Apache Drill Contribution Ideas

  • Fixing JIRAs
  • SQL functions
  • Support for new file format readers/writers
  • Support for new data sources
  • New query language parsers
  • Application interfaces
    • BI Tool testing
  • General CLI improvements
  • Eco system integrations
    • MapReduce
    • Hive views
    • YARN
    • Spark
    • Hue
    • Phoenix

Fixing JIRAs

This is a good place to begin if you are new to Drill. Feel free to pick issues from the Drill JIRA list. When you pick an issue, assign it to yourself, inform the team, and start fixing it.

For any questions, seek help from the team through the mailing list.

https://issues.apache.org/jira/browse/DRILL/?selectedTab=com.atlassian.jira .jira-projects-plugin:summary-panel

SQL functions

One of the next simple places to start is to implement a DrillFunc.
DrillFuncs is way that Drill express all scalar functions (UDF or system).
 First you can put together a JIRA for one of the DrillFunc's we don't yet have but should (referencing the capabilities of something like Postgres
or SQL Server or your own use case). Then try to implement one.

One example DrillFunc:
ComparisonFunctions.java


Additional ideas on functions that can be added to SQL support

  • Madlib integration
  • Machine learning functions
  • Approximate aggregate functions (such as what is available in BlinkDB)

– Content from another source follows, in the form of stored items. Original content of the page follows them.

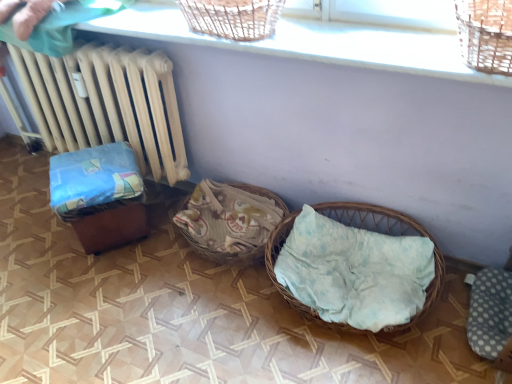 Question: Is woven wicker basket at lower right oriented away from wooden brown baby carriage at left?

Choices:
 (A) yes
 (B) no

Answer: (B)

Question: Is wooden brown baby carriage at left completely or partially inside woven wicker basket at lower right?

Choices:
 (A) no
 (B) yes

Answer: (A)

Question: From a real-world perspective, is woven wicker basket at lower right on top of wooden brown baby carriage at left?

Choices:
 (A) yes
 (B) no

Answer: (B)

Question: From a real-world perspective, is woven wicker basket at lower right below wooden brown baby carriage at left?

Choices:
 (A) no
 (B) yes

Answer: (B)

Question: Is woven wicker basket at lower right thinner than wooden brown baby carriage at left?

Choices:
 (A) no
 (B) yes

Answer: (A)

Question: From the image's perspective, is wooden brown baby carriage at left located above or below woven wicker basket at lower right?

Choices:
 (A) below
 (B) above

Answer: (B)

Question: Considering the relative positions of wooden brown baby carriage at left and woven wicker basket at lower right in the image provided, is wooden brown baby carriage at left to the left or to the right of woven wicker basket at lower right?

Choices:
 (A) right
 (B) left

Answer: (B)

Question: From a real-world perspective, relative to woven wicker basket at lower right, is wooden brown baby carriage at left vertically above or below?

Choices:
 (A) below
 (B) above

Answer: (B)

Question: Looking at the image, does wooden brown baby carriage at left seem bigger or smaller compared to woven wicker basket at lower right?

Choices:
 (A) big
 (B) small

Answer: (B)

Question: From a real-world perspective, is gray dotted fabric at lower right above or below beige wood radiator at left?

Choices:
 (A) below
 (B) above

Answer: (A)

Question: From the image's perspective, is gray dotted fabric at lower right located above or below beige wood radiator at left?

Choices:
 (A) below
 (B) above

Answer: (A)

Question: Would you say gray dotted fabric at lower right is to the left or to the right of beige wood radiator at left in the picture?

Choices:
 (A) left
 (B) right

Answer: (B)

Question: Would you say gray dotted fabric at lower right is inside or outside beige wood radiator at left?

Choices:
 (A) outside
 (B) inside

Answer: (A)

Question: From the image's perspective, is woven wicker basket at lower right positioned above or below woven wood basket at upper center?

Choices:
 (A) above
 (B) below

Answer: (B)

Question: Is woven wicker basket at lower right inside or outside of woven wood basket at upper center?

Choices:
 (A) outside
 (B) inside

Answer: (A)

Support for new file format readers/writers

Currently Drill supports text, JSON and Parquet file formats natively when interacting with file system. More readers/writers can be introduced by implementing custom storage plugins. Example formats are.

  • Sequence
  • RC
  • ORC
  • Protobuf
  • XML
  • Thrift

Support for new data sources

Writing a new file-based storage plugin, such as a JSON or text-based storage plugin, simply involves implementing a couple of interfaces. The JSON storage plugin is a good example.

You can refer to the github commits to the mongo db and hbase storage plugin for implementation details:

Focus on implementing/extending this list of classes and the corresponding implementations done by Mongo and Hbase. Ignore the mongo db plugin optimizer rules for pushing predicates into the scan.

Initially, concentrate on basics:

  • AbstractGroupScan (MongoGroupScan, HbaseGroupScan)
  • SubScan (MongoSubScan, HbaseSubScan)
  • RecordReader (MongoRecordReader, HbaseRecordReader)
  • BatchCreator (MongoScanBatchCreator, HbaseScanBatchCreator)
  • AbstractStoragePlugin (MongoStoragePlugin, HbaseStoragePlugin)
  • StoragePluginConfig (MongoStoragePluginConfig, HbaseStoragePluginConfig)

Implement custom storage plugins for the following non-Hadoop data sources:

  • NoSQL databases (such as Mongo, Cassandra, Couch etc)
  • Search engines (such as Solr, Lucidworks, Elastic Search etc)
  • SQL databases (MySQL< PostGres etc)
  • Generic JDBC/ODBC data sources
  • HTTP URL
  • ----

New query language parsers

Drill exposes strongly typed JSON APIs for logical and physical plans. Drill provides a SQL language parser today, but any language parser that can generate logical/physical plans can use Drill's power on the backend as the distributed low latency query execution engine along with its support for self-describing data and complex/multi-structured data.

  • Pig parser : Use Pig as the language to query data from Drill. Great for existing Pig users.
  • Hive parser : Use HiveQL as the language to query data from Drill. Great for existing Hive users.

Application interfaces

Drill currently provides JDBC/ODBC drivers for the applications to interact along with a basic version of REST API and a C++ API. The following list provides a few possible application interface opportunities:

BI Tool testing

Drill provides JDBC/ODBC drivers to connect to BI tools. We need to make sure Drill works with all major BI tools. Doing a quick sanity testing with your favorite BI tool is a good place to learn Drill and also uncover issues in being able to do so.

General CLI improvements

Currently Drill uses SQLLine as the CLI. The goal of this effort is to improve the CLI experience by adding functionality such as execute statements from a file, output results to a file, display version information, and so on.

Eco system integrations

MapReduce

Allow using result set from Drill queries as input to the Hadoop/MapReduce jobs.

Hive views

Query data from existing Hive views using Drill queries. Drill needs to parse the HiveQL and translate them appropriately (into Drill's SQL or logical/physical plans) to execute the requests.

YARN

https://issues.apache.org/jira/browse/DRILL-1170

Spark

Provide ability to invoke Drill queries as part of Apache Spark programs. This gives ability for Spark developers/users to leverage Drill richness of the query layer , for data source access and as low latency execution engine.

Hue

Hue is a GUI for users to interact with various Hadoop eco system components (such as Hive, Oozie, Pig, HBase, Impala ...). The goal of this project is to expose Drill as an application inside Hue so users can explore Drill metadata and do SQL queries.

Phoenix

Phoenix provides a low latency query layer on HBase for operational applications. The goal of this effort is to explore opportunities for integrating Phoenix with Drill.